Morgan Jones Park
Read More about Carving Morgan Jones Park.
Background Information about Carving Morgan Jones Park
This Horse Chestnut (Aesculus hippocastanum) or Conker tree, had become infected by HONEY FUNGUS, and large parts of the crown of the tree had died back as a result of this. For this reason, the tree was to be felled, but it was decided by the Parks Department of Caerphilly County Borough Council, that a sculpture should be made from the stump of the dying tree. So the tree was essentially pollarded - reducing all the branches back to the trunk. This allowed room for manoeuvre when deciding on the subject of the piece.

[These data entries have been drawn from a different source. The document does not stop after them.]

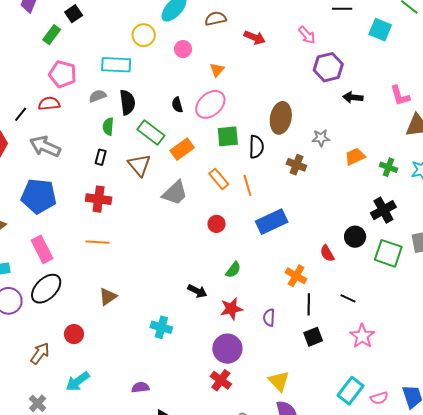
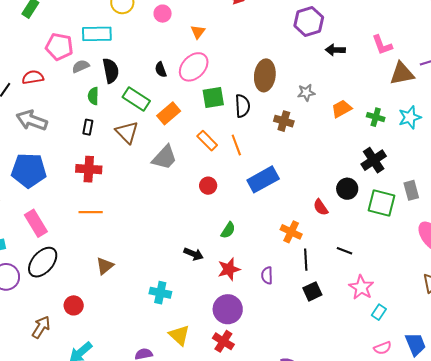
pink pentagon: (63, 74) -> (59, 47), moved
yellow triangle: (279, 381) -> (179, 335), moved
cyan rectangle: (351, 391) -> (379, 312), moved, size x0.6

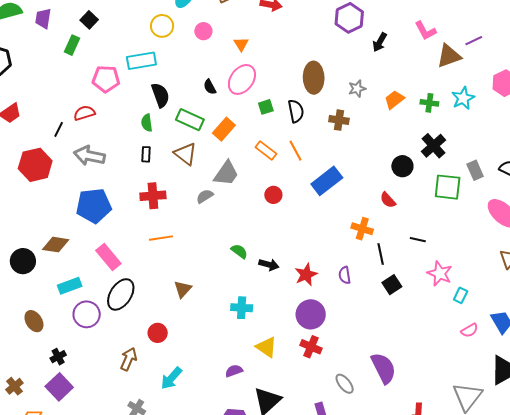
black arrow: (335, 50) -> (380, 42), turned -54
gray semicircle: (81, 66) -> (205, 196), moved
green square: (213, 97) -> (266, 107), size x0.7
black circle: (347, 189) -> (402, 166), moved
green semicircle: (228, 230) -> (239, 251), moved, turned -78

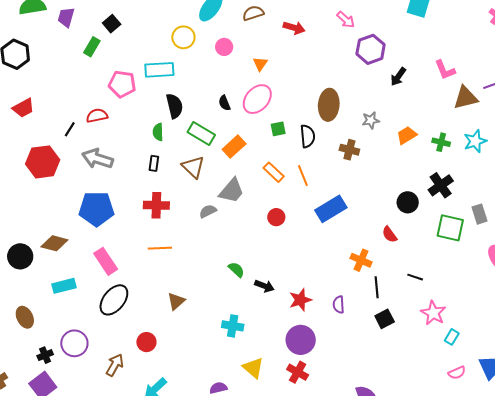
purple circle: (87, 314) -> (74, 343), moved

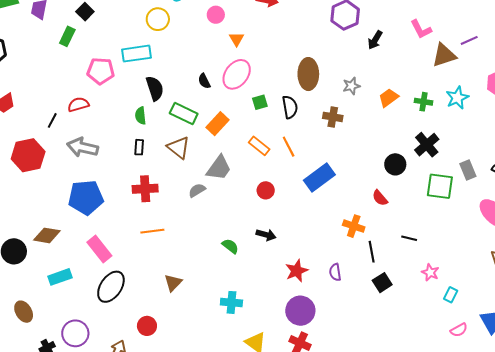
pink circle: (224, 47) -> (216, 15), moved
black arrow: (264, 286) -> (266, 235), moved
pink star: (433, 313) -> (430, 272), size x0.7

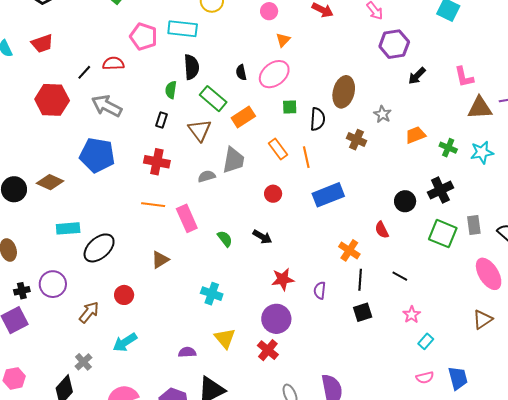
gray star: (351, 86) -> (382, 114), turned 30
gray trapezoid: (219, 168) -> (234, 160), turned -40
pink rectangle: (99, 249) -> (187, 218), moved
cyan rectangle: (60, 277) -> (68, 228), moved

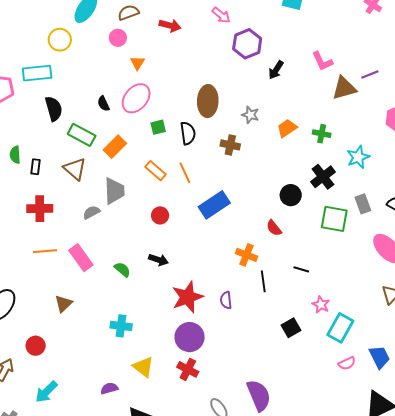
green semicircle: (171, 90) -> (15, 155), moved
cyan star: (482, 152) -> (358, 157), moved
red star: (283, 279) -> (187, 297), size x1.4
black square: (363, 312) -> (291, 328), moved
cyan rectangle: (426, 341) -> (340, 328), size x1.8

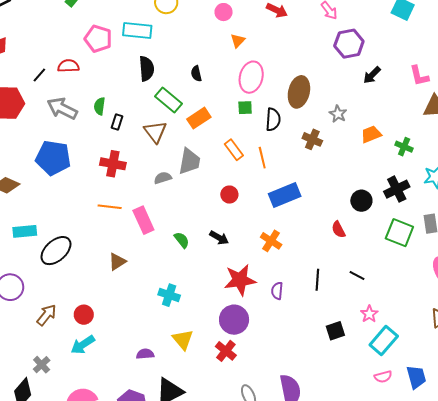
pink ellipse: (136, 98) -> (251, 77), moved, turned -36
orange cross: (246, 255) -> (271, 241), moved
red circle: (36, 346) -> (84, 315), moved

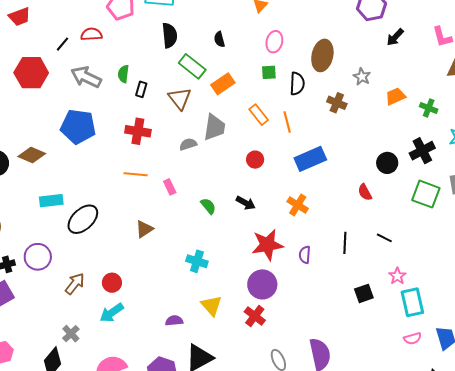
pink ellipse: (251, 77) -> (274, 42), size x0.7
pink rectangle: (143, 220) -> (170, 187), size x0.6
cyan rectangle: (384, 341) -> (412, 302), turned -52

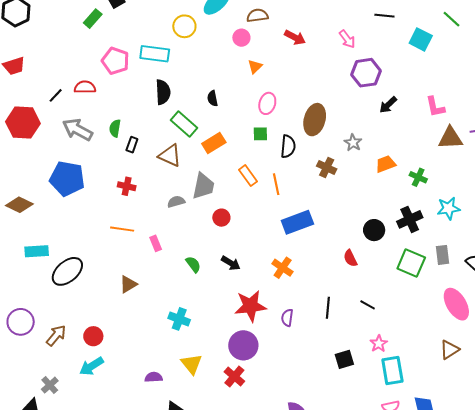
brown triangle: (180, 98) -> (170, 155), turned -30
red cross: (138, 131) -> (127, 186), size x0.7
red circle: (255, 160) -> (221, 218), moved
purple circle: (38, 257) -> (21, 322), moved

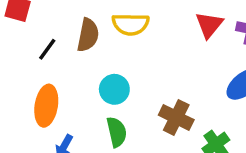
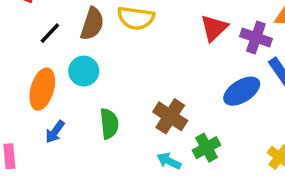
cyan circle: (114, 89) -> (84, 71), moved

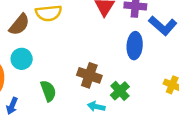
brown semicircle: (92, 24) -> (19, 25), turned 35
blue ellipse: (242, 91) -> (135, 46), turned -40

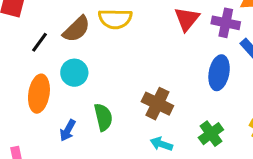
green cross: (120, 91) -> (211, 134), moved
blue arrow: (12, 106) -> (68, 130), moved

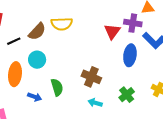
red triangle: (187, 19) -> (112, 31), moved
black line: (39, 42) -> (14, 41), turned 32
blue arrow: (68, 130) -> (35, 97), turned -96

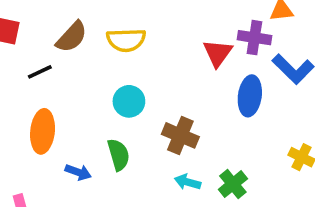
brown semicircle: (37, 32) -> (72, 37), moved
cyan circle: (37, 60) -> (129, 101), moved
green cross: (127, 95) -> (233, 184), moved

The pollarding was carried out last year, and this spring, the tree has attempt to regenerate itself, breaking dormant buds that lie just beneath the surface of the bark, but the tree is dying as a result of the infection of Honey Fungus.
So it was decided that a big bracket of the Honey fungus mushrooms should be carved into the trunk, and as the fungus is still active in the stem, may fruit (produce mushrooms) again this coming autumn, as it did last year.
Chestnut wood is not the most durable of woods and with the fungal infection, will rot away as the structure of the cells is broken down by the fungus and eaten by insects (standing deadwood is of greater habitat value that deadwood lying on the ground).
A living sculpture from a dead tree, composed from a decomposing tree, a transitory statement, the nature of things, as we too, slowly return to the earth.